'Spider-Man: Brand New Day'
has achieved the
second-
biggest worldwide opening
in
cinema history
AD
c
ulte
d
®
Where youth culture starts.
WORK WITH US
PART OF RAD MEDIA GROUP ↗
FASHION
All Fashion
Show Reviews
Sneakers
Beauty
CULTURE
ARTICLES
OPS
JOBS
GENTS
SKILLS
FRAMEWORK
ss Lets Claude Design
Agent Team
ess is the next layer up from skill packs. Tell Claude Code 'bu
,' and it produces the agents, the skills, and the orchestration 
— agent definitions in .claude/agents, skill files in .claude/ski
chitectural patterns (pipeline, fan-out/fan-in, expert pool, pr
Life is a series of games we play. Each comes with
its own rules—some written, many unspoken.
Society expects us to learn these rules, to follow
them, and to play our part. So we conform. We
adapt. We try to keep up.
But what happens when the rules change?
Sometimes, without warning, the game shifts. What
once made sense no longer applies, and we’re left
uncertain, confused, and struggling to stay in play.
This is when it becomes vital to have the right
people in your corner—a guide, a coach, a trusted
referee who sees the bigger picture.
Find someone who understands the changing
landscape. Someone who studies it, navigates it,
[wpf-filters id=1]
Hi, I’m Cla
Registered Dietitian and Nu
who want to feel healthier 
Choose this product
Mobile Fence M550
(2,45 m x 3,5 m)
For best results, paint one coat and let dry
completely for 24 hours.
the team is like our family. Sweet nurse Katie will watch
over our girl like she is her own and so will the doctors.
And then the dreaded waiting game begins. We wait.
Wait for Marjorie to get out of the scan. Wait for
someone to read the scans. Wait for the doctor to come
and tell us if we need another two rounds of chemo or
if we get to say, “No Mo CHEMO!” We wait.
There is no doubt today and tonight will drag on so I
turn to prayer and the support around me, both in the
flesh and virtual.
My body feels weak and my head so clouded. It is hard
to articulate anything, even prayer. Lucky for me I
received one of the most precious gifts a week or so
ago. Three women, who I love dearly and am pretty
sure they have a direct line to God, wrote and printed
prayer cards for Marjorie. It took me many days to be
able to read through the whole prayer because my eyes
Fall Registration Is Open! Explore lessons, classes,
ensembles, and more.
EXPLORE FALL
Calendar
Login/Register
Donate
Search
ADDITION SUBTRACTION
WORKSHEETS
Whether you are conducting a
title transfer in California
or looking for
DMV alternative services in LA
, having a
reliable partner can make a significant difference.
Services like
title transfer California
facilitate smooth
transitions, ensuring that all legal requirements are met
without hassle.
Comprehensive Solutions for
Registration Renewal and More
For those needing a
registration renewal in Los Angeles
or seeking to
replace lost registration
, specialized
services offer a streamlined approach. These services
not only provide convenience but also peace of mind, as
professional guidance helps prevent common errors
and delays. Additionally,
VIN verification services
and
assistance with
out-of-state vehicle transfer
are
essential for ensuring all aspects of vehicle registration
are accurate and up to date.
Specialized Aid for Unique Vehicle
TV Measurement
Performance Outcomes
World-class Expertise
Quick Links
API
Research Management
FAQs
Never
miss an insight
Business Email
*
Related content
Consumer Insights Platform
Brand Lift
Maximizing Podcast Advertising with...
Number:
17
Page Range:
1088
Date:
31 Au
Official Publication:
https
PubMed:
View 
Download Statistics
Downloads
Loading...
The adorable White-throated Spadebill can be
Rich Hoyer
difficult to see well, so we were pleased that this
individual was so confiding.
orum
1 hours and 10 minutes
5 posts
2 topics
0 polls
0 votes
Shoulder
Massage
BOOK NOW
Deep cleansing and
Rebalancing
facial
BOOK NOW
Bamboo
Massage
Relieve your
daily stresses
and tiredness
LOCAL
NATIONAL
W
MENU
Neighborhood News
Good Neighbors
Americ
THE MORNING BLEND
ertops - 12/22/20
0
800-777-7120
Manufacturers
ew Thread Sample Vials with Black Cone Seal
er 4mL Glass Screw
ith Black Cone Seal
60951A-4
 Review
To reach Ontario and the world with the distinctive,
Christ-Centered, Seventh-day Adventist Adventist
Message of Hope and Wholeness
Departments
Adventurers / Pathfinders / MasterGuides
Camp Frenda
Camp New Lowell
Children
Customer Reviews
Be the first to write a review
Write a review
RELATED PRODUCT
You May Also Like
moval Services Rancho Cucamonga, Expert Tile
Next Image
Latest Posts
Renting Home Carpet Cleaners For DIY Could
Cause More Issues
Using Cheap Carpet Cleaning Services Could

========================================================================

Every record above must be set down again, word for word.

'Spider-Man: Brand New Day'
has achieved the
second-
biggest worldwide opening
in
cinema history
AD
c
ulte
d
®
Where youth culture starts.
WORK WITH US
PART OF RAD MEDIA GROUP ↗
FASHION
All Fashion
Show Reviews
Sneakers
Beauty
CULTURE
ARTICLES
OPS
JOBS
GENTS
SKILLS
FRAMEWORK
ss Lets Claude Design
Agent Team
ess is the next layer up from skill packs. Tell Claude Code 'bu
,' and it produces the agents, the skills, and the orchestration 
— agent definitions in .claude/agents, skill files in .claude/ski
chitectural patterns (pipeline, fan-out/fan-in, expert pool, pr
Life is a series of games we play. Each comes with
its own rules—some written, many unspoken.
Society expects us to learn these rules, to follow
them, and to play our part. So we conform. We
adapt. We try to keep up.
But what happens when the rules change?
Sometimes, without warning, the game shifts. What
once made sense no longer applies, and we’re left
uncertain, confused, and struggling to stay in play.
This is when it becomes vital to have the right
people in your corner—a guide, a coach, a trusted
referee who sees the bigger picture.
Find someone who understands the changing
landscape. Someone who studies it, navigates it,
[wpf-filters id=1]
Hi, I’m Cla
Registered Dietitian and Nu
who want to feel healthier 
Choose this product
Mobile Fence M550
(2,45 m x 3,5 m)
For best results, paint one coat and let dry
completely for 24 hours.
the team is like our family. Sweet nurse Katie will watch
over our girl like she is her own and so will the doctors.
And then the dreaded waiting game begins. We wait.
Wait for Marjorie to get out of the scan. Wait for
someone to read the scans. Wait for the doctor to come
and tell us if we need another two rounds of chemo or
if we get to say, “No Mo CHEMO!” We wait.
There is no doubt today and tonight will drag on so I
turn to prayer and the support around me, both in the
flesh and virtual.
My body feels weak and my head so clouded. It is hard
to articulate anything, even prayer. Lucky for me I
received one of the most precious gifts a week or so
ago. Three women, who I love dearly and am pretty
sure they have a direct line to God, wrote and printed
prayer cards for Marjorie. It took me many days to be
able to read through the whole prayer because my eyes
Fall Registration Is Open! Explore lessons, classes,
ensembles, and more.
EXPLORE FALL
Calendar
Login/Register
Donate
Search
ADDITION SUBTRACTION
WORKSHEETS
Whether you are conducting a
title transfer in California
or looking for
DMV alternative services in LA
, having a
reliable partner can make a significant difference.
Services like
title transfer California
facilitate smooth
transitions, ensuring that all legal requirements are met
without hassle.
Comprehensive Solutions for
Registration Renewal and More
For those needing a
registration renewal in Los Angeles
or seeking to
replace lost registration
, specialized
services offer a streamlined approach. These services
not only provide convenience but also peace of mind, as
professional guidance helps prevent common errors
and delays. Additionally,
VIN verification services
and
assistance with
out-of-state vehicle transfer
are
essential for ensuring all aspects of vehicle registration
are accurate and up to date.
Specialized Aid for Unique Vehicle
TV Measurement
Performance Outcomes
World-class Expertise
Quick Links
API
Research Management
FAQs
Never
miss an insight
Business Email
*
Related content
Consumer Insights Platform
Brand Lift
Maximizing Podcast Advertising with...
Number:
17
Page Range:
1088
Date:
31 Au
Official Publication:
https
PubMed:
View 
Download Statistics
Downloads
Loading...
The adorable White-throated Spadebill can be
Rich Hoyer
difficult to see well, so we were pleased that this
individual was so confiding.
orum
1 hours and 10 minutes
5 posts
2 topics
0 polls
0 votes
Shoulder
Massage
BOOK NOW
Deep cleansing and
Rebalancing
facial
BOOK NOW
Bamboo
Massage
Relieve your
daily stresses
and tiredness
LOCAL
NATIONAL
W
MENU
Neighborhood News
Good Neighbors
Americ
THE MORNING BLEND
ertops - 12/22/20
0
800-777-7120
Manufacturers
ew Thread Sample Vials with Black Cone Seal
er 4mL Glass Screw
ith Black Cone Seal
60951A-4
 Review
To reach Ontario and the world with the distinctive,
Christ-Centered, Seventh-day Adventist Adventist
Message of Hope and Wholeness
Departments
Adventurers / Pathfinders / MasterGuides
Camp Frenda
Camp New Lowell
Children
Customer Reviews
Be the first to write a review
Write a review
RELATED PRODUCT
You May Also Like
moval Services Rancho Cucamonga, Expert Tile
Next Image
Latest Posts
Renting Home Carpet Cleaners For DIY Could
Cause More Issues
Using Cheap Carpet Cleaning Services Could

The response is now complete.